# Pre-processing examples on modcloth dataset

### Attribution: Soujanya G, Kaggle

The notebook was released under the [Apache 2.0](http://www.apache.org/licenses/LICENSE-2.0) open source license.

# **About the dataset**

In this notebook, we will use modcloth_final_data.json as input dataset

In [None]:
# import necessary libraries

# File read and EDA(Data Cleansing & Transformations)
import numpy as np  
import pandas as pd 

# EDA Visualization
import matplotlib.pyplot as plt
import seaborn as sns

## Mounting gDrive

In [None]:
#Mounting gDrive in Colaboratory
try:
    from google.colab import drive
    drive.mount("/content/drive/", force_remount=True)
    google_drive_prefix = "/content/drive/My Drive"
    data_prefix = "{}/mnist/".format(google_drive_prefix)
except ModuleNotFoundError: 
    data_prefix = "data/"

In [None]:
#Change directory to my folder for analytics labs where I have cloned my gitHub repositories with magic command.

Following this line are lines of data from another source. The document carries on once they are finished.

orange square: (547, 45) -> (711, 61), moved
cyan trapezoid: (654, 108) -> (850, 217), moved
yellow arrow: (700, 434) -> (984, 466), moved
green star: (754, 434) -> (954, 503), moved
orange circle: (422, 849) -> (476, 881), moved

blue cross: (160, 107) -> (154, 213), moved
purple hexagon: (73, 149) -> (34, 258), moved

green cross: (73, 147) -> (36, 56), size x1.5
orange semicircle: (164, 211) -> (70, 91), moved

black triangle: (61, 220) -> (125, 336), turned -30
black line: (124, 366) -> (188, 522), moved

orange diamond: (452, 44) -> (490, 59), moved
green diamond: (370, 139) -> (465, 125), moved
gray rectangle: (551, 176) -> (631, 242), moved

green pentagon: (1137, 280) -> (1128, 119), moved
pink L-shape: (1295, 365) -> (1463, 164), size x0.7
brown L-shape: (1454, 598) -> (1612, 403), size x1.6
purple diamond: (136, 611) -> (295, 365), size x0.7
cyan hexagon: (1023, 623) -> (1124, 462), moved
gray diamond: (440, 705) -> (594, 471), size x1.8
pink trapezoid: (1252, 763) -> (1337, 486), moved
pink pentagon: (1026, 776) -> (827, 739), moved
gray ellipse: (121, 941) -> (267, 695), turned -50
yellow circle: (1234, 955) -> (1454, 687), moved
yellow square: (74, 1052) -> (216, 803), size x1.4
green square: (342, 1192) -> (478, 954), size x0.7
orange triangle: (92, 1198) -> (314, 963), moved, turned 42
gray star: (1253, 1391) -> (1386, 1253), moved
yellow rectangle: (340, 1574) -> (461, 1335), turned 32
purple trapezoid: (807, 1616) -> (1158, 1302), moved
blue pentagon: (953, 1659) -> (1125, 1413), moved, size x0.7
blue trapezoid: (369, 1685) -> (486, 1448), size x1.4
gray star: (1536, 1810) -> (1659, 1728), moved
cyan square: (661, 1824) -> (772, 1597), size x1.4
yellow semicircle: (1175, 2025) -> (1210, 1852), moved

%cd drive/My Drive/Data_analytics_lab

# Read input json data

In [None]:
#Read file and view first ten rows
mc_data= pd.read_json("data_code_along/modcloth_final_data.json", lines=True)
mc_data.head() # displays first 5 records in the dataframe

## EDA - Exploratory Data Analysis

# Column names are inconsistent
Some of the column names are having space and rest of them are having underscore in between them. Hence try to be consistent by adding underscore instead of space

> size is a keyword in pandas , make sure to change the feature name "size" to some user defined name like "mc_size"
https://pandas.pydata.org/pandas-docs/stable/reference/api/pandas.DataFrame.size.html

In [None]:
mc_data.columns = ['item_id', 'waist', 'mc_size', 'quality', 'cup_size', 'hips', 'bra_size', 'category', 'bust', 'height', 'user_name', 'length', 'fit', 'user_id', 'shoe_size', 'shoe_width', 'review_summary', 'review_test']

> see the total number of observations, column names and datatypes info 

In [None]:
mc_data.info()

# Sparse Data

Given data is having lot of missing values , for example look at the columns such as shoe_size and show_width.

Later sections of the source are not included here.